# WORK REQUEST
From the data below, return all lines holding the string "Napoleon".

# EXTRACTED ENTRIES
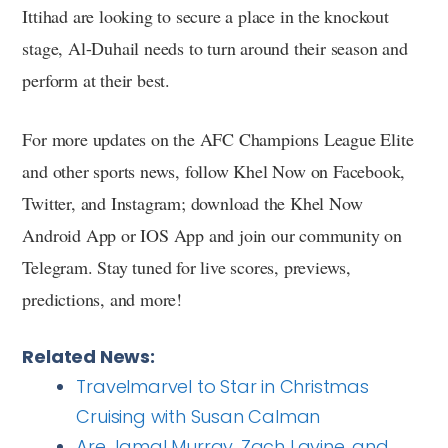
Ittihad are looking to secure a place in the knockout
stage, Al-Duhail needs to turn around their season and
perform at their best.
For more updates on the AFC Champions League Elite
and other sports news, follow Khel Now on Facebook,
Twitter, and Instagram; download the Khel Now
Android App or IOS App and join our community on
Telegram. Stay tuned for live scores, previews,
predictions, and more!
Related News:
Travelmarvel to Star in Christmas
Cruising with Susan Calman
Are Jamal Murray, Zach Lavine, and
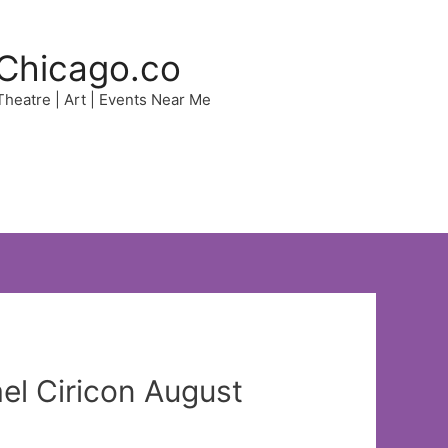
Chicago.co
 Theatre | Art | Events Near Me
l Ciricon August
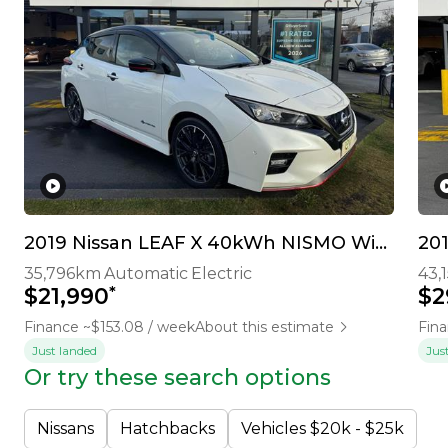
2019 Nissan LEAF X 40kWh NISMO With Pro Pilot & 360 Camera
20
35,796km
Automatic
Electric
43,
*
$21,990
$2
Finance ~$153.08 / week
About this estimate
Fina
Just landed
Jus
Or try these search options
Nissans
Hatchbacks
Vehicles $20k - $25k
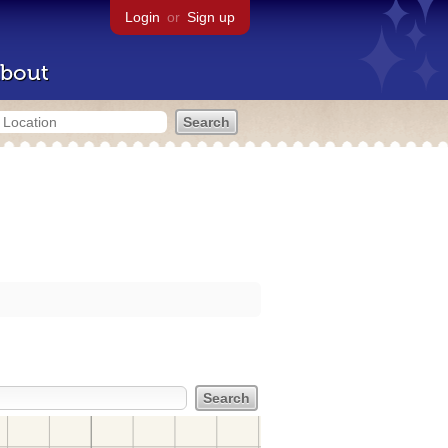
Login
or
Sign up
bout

* * *

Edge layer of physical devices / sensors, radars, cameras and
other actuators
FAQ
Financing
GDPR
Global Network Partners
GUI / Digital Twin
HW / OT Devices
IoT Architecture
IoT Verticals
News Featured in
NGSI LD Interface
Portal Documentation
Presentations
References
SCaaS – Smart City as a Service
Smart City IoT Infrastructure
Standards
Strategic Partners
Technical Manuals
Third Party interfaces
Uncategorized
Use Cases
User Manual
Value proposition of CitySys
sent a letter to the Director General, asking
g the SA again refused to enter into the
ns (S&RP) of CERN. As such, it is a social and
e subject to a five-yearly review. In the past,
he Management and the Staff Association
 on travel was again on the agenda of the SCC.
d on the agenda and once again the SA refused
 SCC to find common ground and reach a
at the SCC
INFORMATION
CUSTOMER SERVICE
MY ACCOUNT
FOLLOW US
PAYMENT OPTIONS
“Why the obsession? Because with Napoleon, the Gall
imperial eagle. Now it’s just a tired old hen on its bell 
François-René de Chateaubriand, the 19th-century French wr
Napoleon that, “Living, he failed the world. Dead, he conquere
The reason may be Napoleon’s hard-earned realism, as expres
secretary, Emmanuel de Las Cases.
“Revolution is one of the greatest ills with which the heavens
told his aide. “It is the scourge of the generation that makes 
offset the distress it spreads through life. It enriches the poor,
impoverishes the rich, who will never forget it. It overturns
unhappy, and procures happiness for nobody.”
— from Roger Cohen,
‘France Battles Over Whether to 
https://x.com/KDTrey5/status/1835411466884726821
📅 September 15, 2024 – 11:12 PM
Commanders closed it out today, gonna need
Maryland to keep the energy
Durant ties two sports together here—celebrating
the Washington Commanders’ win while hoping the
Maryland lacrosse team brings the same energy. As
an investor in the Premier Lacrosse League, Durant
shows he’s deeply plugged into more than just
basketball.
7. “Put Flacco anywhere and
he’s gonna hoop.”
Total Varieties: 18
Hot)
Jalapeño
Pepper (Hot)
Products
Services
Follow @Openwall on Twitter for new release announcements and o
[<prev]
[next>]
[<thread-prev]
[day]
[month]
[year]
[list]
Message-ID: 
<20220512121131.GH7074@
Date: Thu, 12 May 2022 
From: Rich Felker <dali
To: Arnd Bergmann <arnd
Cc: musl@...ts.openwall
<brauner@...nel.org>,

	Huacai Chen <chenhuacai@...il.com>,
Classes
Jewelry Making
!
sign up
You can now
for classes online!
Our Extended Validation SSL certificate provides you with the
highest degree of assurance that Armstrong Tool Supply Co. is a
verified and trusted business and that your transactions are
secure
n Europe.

---

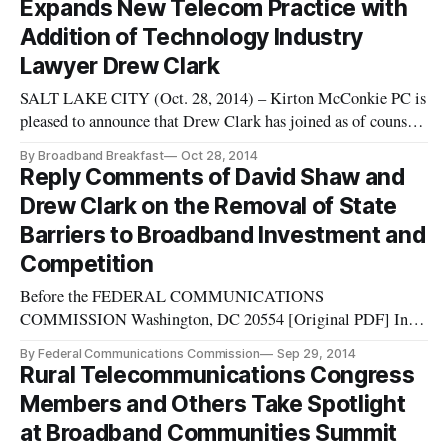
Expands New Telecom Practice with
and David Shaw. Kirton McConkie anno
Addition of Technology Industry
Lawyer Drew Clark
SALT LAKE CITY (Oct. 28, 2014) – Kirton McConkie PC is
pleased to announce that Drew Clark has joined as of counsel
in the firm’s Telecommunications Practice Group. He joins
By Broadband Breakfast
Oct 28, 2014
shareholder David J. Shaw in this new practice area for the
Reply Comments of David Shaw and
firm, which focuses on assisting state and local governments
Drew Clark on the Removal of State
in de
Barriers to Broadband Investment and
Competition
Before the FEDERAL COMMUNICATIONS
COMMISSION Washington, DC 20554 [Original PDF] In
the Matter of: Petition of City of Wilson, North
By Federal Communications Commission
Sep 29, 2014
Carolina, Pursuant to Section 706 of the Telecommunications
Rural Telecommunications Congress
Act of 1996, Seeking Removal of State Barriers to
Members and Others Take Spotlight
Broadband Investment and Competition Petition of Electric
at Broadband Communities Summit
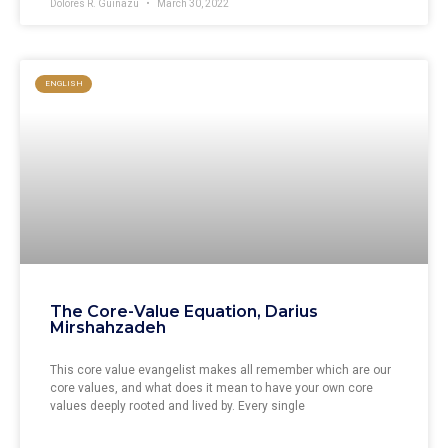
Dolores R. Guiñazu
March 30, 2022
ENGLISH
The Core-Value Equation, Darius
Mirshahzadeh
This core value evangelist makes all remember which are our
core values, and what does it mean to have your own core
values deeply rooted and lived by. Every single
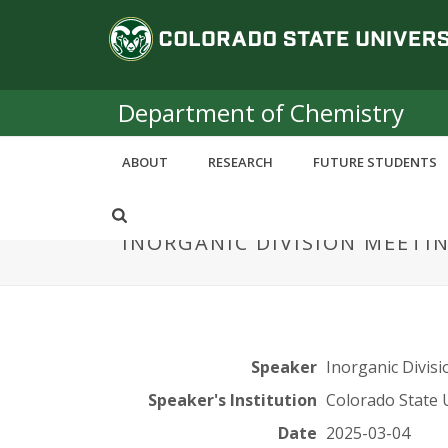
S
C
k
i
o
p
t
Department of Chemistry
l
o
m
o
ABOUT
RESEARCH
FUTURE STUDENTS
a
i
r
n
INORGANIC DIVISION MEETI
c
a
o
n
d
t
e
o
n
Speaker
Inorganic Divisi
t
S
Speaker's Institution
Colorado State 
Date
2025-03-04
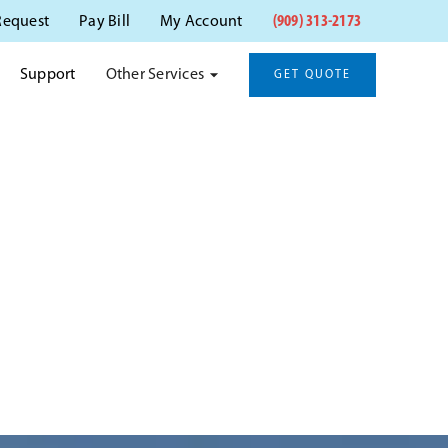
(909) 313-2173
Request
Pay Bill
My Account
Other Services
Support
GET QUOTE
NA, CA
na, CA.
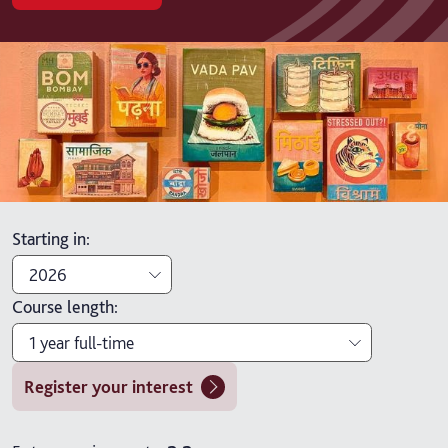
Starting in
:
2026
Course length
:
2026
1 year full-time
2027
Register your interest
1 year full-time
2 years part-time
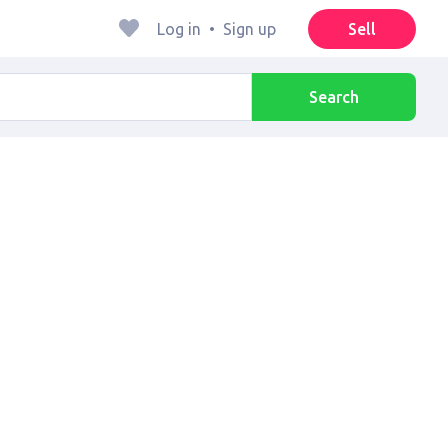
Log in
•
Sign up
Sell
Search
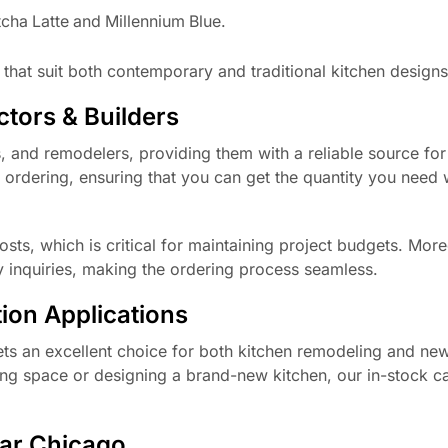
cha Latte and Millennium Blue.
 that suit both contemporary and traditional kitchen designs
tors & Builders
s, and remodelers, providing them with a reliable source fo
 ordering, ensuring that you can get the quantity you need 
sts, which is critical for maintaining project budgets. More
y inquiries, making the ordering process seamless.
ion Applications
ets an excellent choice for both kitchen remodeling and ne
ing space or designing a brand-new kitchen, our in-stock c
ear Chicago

# RESPONSE FOR THIS EXERCISE
“Why the obsession? Because with Napoleon, the Gall
Napoleon that, “Living, he failed the world. Dead, he conquere
The reason may be Napoleon’s hard-earned realism, as expres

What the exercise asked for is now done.